Contrary to the above, on October 1, 2009, while performing PT examinations using procedure ER-AA-NDE-PT-300, on SI gas collection chamber welds SI-W603, SI-W604, and SI-H109, the licensee examiner failed to perform the PT examinations of the full Code required surfaces. Because of the very low safety-significance of this finding and because the issue was entered into the licensee's CAP as CR 350543, it is being treated as a Non-Cited Violation (NCV) consistent with Section VI.A.1 of the NRC Enforcement Policy (NCV 05000305/2009005-01).

.2 Reactor Pressure Vessel Upper Head (RPVUH) Penetration Inspection Activities

a. Inspection Scope

No RPVUH exams were required this outage. The licensee opted to perform information-only visual examinations on the accessible areas of the reactor vessel closure head during the 2009 RFO to satisfy the Kewaunee Power Station augmented program. The licensee planned to perform the RPVUH examination per ASME Boiler and Pressure Vessel Code,Section XI, Code Case N-729-1, during the Spring 2011 RFO as required per 10 CFR 50.55a; therefore, no NRC review was completed for this inspection procedure attribute.

b. Findings

No findings of significance were identified.

.3 Boric Acid Corrosion Control (BACC)

a. Inspection Scope

On September 26, 2009, the inspectors observed the licensee staff performing visual examinations of the RCS within containment to determine if these visual examinations focused on locations where boric acid leaks can cause degradation of safety-significant components.

The inspectors reviewed the following licensee evaluations of RCS components with boric acid deposits to determine if degraded components were documented in the corrective action system. The inspectors also evaluated corrective actions for any degraded RCS components to determine if they met the component Construction Code, ASME Section XI Code, and/or NRC approved alternative:

  • CVC system letdown heat exchanger.

The inspectors reviewed the following corrective actions related to evidence of boric acid leakage to determine if the corrective actions completed were consistent with the requirements of the ASME Code Section XI and 10 CFR Part 50, Appendix B, Criterion XVI:

  • CR 021830, boric acid residue noted on RC-300B; and

b. Findings

No findings of significance were identified.

.4 Steam Generator (SG) Tube Inspection Activities

a. Inspection Scope

No examination was required pursuant to the TSs and none was conducted during the current RFO. Therefore, no NRC review was completed for this inspection procedure attribute.

b. Findings

No findings of significance were identified.

.5 Identification and Resolution of Problems

a.

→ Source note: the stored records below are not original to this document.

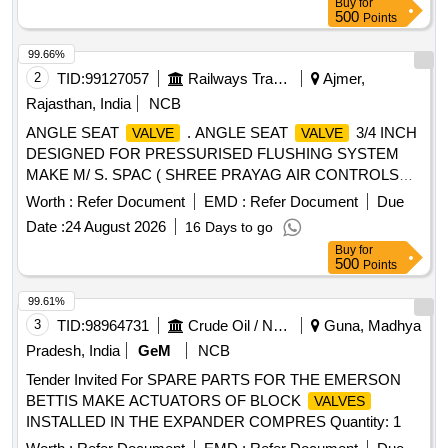
Buy
for
MAKES: PARKER/FESTO/SMC/NORGREN/JANATICS
500
Points
ONLY. [ Warranty Period: 30 Months aft er the date of
delivery ] [Quantity Tolerance (+/-): 5 %age , Item Category :
99.66%
Normal , Total PO value variation Permitt ed: Max 8 lacs ] ]
2
TID:
99127057
Railways Transport Services
Ajmer,
Rajasthan, India
NCB
ANGLE SEAT
. ANGLE SEAT
3/4 INCH
VALVE
VALVE
DESIGNED FOR PRESSURISED FLUSHING SYSTEM
MAKE M/ S. SPAC ( SHREE PRAYAG AIR CONTROLS
PVT. LTD. ) ITEM CODE : SPAC. 0011042 OR
Worth :
Refer Document
EMD :
Refer Document
Due
EQUIVALENT. SP EC:MM DTS19027_Rev3 [ Warranty
Date :
24 August 2026
16 Days to go
Period: 30 Months after the date of delivery ] [Quantity
Buy
for
Tolerance (+/-): 5 %age , Item Category : Normal , Total PO
500
Points
value variation Permitt ed: Max 8 lacs ] ]
99.61%
3
TID:
98964731
Crude Oil / Natural Gas / Mineral Fuels
Guna, Madhya
Pradesh, India
GeM
NCB
Tender Invited For SPARE PARTS FOR THE EMERSON
BETTIS MAKE ACTUATORS OF BLOCK
VALVES
INSTALLED IN THE EXPANDER COMPRES Quantity: 1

Inspection Scope

The inspectors performed a review of ISI-related problems entered into the licensee's CAP and conducted interviews with licensee staff to determine if:

  • the licensee had established an appropriate threshold for identifying ISI-related problems;
  • the licensee had performed a root cause (if applicable) and taken appropriate corrective actions; and
  • the licensee had evaluated operating experience and industry generic issues related to ISI and pressure boundary integrity.

The inspectors performed these reviews to evaluate compliance with 10 CFR Part 50, Appendix B, Criterion XVI, "Corrective Action," requirements. The corrective action documents reviewed by the inspectors are listed in the Attachment to this report.

b. Findings

No findings of significance were identified.

1R11 Licensed Operator Requalification Program

.1 Resident Inspector Quarterly Review

a. Inspection Scope

On December 2, 2009, the inspectors observed a crew of licensed operators in the plant's simulator during licensed operator requalification examinations to verify that operator performance was adequate, evaluators were identifying and documenting crew performance problems, and training was being conducted in accordance with licensee procedures. The inspectors evaluated the following areas:

  • licensed operator performance;
  • crew's clarity and formality of communications;
  • ability to take timely actions in the conservative direction;
  • prioritization, interpretation, and verification of annunciator alarms;
  • correct use and implementation of abnormal and emergency procedures;
  • control board manipulations;
  • oversight and direction from supervisors; and
  • ability to identify and implement appropriate TS actions and emergency plan actions and notifications.

The crew's performance in these areas was compared to pre-established operator action expectations and successful critical task completion requirements. Documents reviewed are listed in the Attachment to this report.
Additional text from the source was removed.